Segment Start: STUDY MATERIAL

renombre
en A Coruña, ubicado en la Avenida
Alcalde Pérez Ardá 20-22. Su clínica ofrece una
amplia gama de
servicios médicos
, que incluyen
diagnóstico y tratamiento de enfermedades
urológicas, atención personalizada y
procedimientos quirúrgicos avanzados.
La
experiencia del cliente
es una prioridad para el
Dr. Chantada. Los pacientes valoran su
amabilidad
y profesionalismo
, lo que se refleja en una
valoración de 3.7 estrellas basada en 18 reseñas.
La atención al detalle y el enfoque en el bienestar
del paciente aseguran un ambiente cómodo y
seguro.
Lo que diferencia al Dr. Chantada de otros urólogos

Segment End: STUDY MATERIAL

TASK PROMPT –
From the first line to the last, write out the data exactly.

EXERCISE ANSWER –
renombre
en A Coruña, ubicado en la Avenida
Alcalde Pérez Ardá 20-22. Su clínica ofrece una
amplia gama de
servicios médicos
, que incluyen
diagnóstico y tratamiento de enfermedades
urológicas, atención personalizada y
procedimientos quirúrgicos avanzados.
La
experiencia del cliente
es una prioridad para el
Dr. Chantada. Los pacientes valoran su
amabilidad
y profesionalismo
, lo que se refleja en una
valoración de 3.7 estrellas basada en 18 reseñas.
La atención al detalle y el enfoque en el bienestar
del paciente aseguran un ambiente cómodo y
seguro.
Lo que diferencia al Dr. Chantada de otros urólogos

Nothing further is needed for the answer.